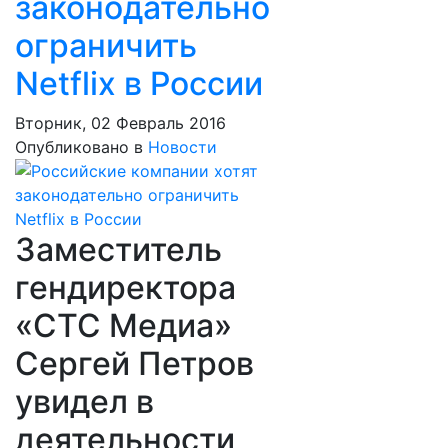
законодательно
ограничить
Netflix в России
Вторник, 02 Февраль 2016
Опубликовано в
Новости
Заместитель
гендиректора
«СТС Медиа»
Сергей Петров
увидел в
деятельности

**Task instructions**
All entries must be output exactly as they stand, and every picture must be left out.

**Solution to the exercise**
законодательно
ограничить
Netflix в России
Вторник, 02 Февраль 2016
Опубликовано в
Новости
Заместитель
гендиректора
«СТС Медиа»
Сергей Петров
увидел в
деятельности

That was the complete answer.